What to work on:
With the pictures excluded, retype the records that follow exactly.

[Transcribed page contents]
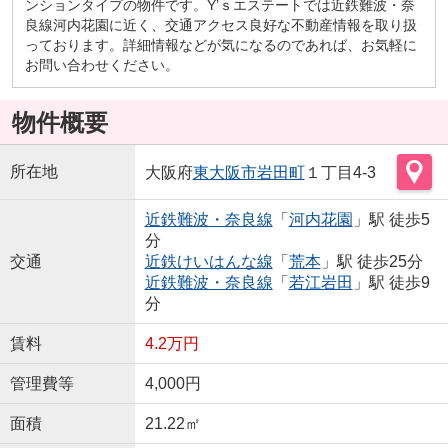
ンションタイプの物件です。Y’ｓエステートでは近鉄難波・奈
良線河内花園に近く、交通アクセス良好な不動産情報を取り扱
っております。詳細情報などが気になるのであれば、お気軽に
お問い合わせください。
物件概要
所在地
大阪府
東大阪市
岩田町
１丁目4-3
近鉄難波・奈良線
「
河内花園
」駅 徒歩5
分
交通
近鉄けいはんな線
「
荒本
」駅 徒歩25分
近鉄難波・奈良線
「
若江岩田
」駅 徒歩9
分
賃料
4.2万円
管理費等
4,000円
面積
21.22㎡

Reply to the task:
ンションタイプの物件です。Y’ｓエステートでは近鉄難波・奈
良線河内花園に近く、交通アクセス良好な不動産情報を取り扱
っております。詳細情報などが気になるのであれば、お気軽に
お問い合わせください。
物件概要
所在地
大阪府
東大阪市
岩田町
１丁目4-3
近鉄難波・奈良線
「
河内花園
」駅 徒歩5
分
交通
近鉄けいはんな線
「
荒本
」駅 徒歩25分
近鉄難波・奈良線
「
若江岩田
」駅 徒歩9
分
賃料
4.2万円
管理費等
4,000円
面積
21.22㎡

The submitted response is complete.